SCJC considers paper on making Scotland a seat of commercial dispute resolution



The Scottish Civil Justice Council (SCJC) has considered a paper produced by member Brandon Malone in relation to improving Scotland’s offering as a seat of commercial dispute resolution, its latest newsletter reveals.

Mr Malone told Scottish Legal News that “Scotland is already a very good venue for this kind of work”, but that “there is more that we could do”.

“The proposition is that our civil justice system, including the courts and alternative dispute resolution methods like arbitration and mediation, can and should generate a benefit for the economy.

“That benefit arises directly through income generated by lawyers, and those that service the legal profession, but also incidentally by giving businesses confidence that disputes in Scotland will be dealt with commercially and effectively, and that Scotland is therefore a good place to do business.”

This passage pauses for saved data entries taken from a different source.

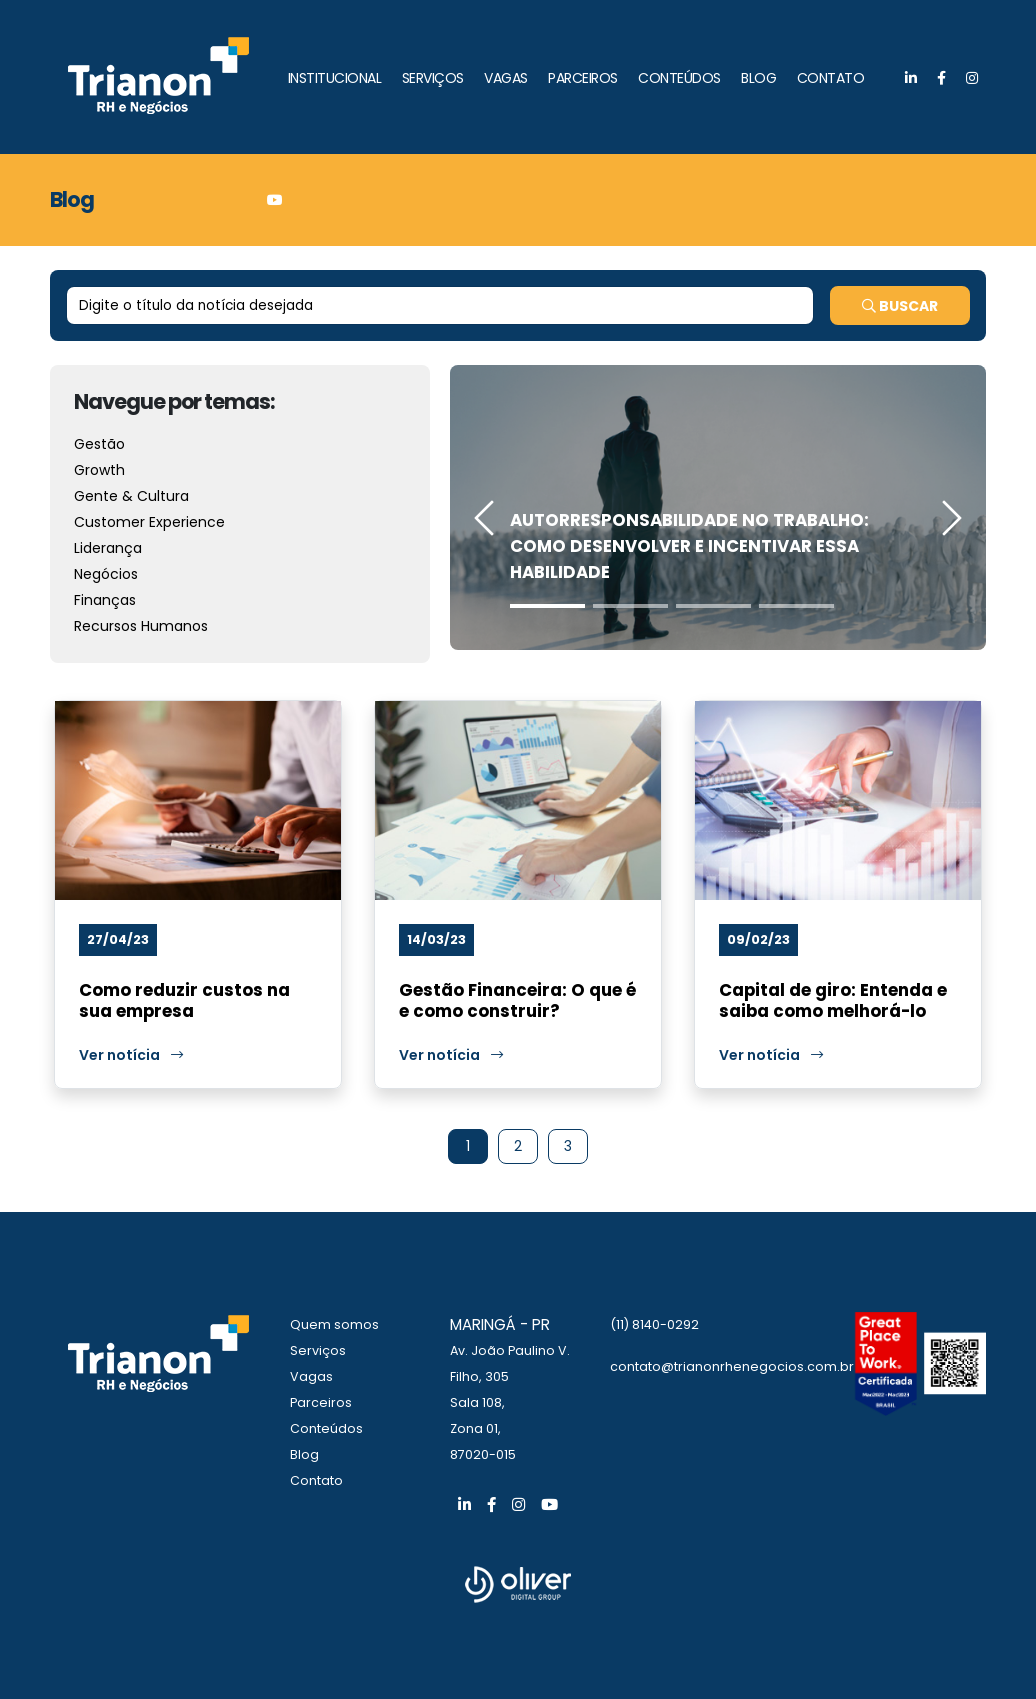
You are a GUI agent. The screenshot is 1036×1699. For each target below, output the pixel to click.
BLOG (758, 78)
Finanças (105, 600)
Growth (99, 470)
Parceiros (321, 1402)
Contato (316, 1480)
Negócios (106, 574)
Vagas (311, 1376)
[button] (547, 606)
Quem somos (334, 1324)
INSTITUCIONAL (335, 78)
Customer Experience (149, 522)
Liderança (108, 548)
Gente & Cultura (131, 496)
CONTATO (831, 78)
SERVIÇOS (433, 78)
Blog (304, 1454)
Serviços (318, 1350)
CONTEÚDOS (679, 78)
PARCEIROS (583, 78)
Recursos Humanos (141, 626)
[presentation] (485, 521)
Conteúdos (326, 1428)
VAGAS (506, 78)
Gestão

It is this strategy that has led to London and Singapore becoming arbitration centres.

Mr Malone added: “The object of the changes would be to optimise the system so as to retain and enjoy the benefit of the dispute work generated by our own economy (much of which goes elsewhere at the moment), and to attract work from international parties that do not otherwise have a connection to Scotland.”

The paper contains a range of proposals, some of which are “simple rule changes”, and some of which are “fairly radical”.

More information will be available following discussion of the proposals by the SCJC at a future meeting.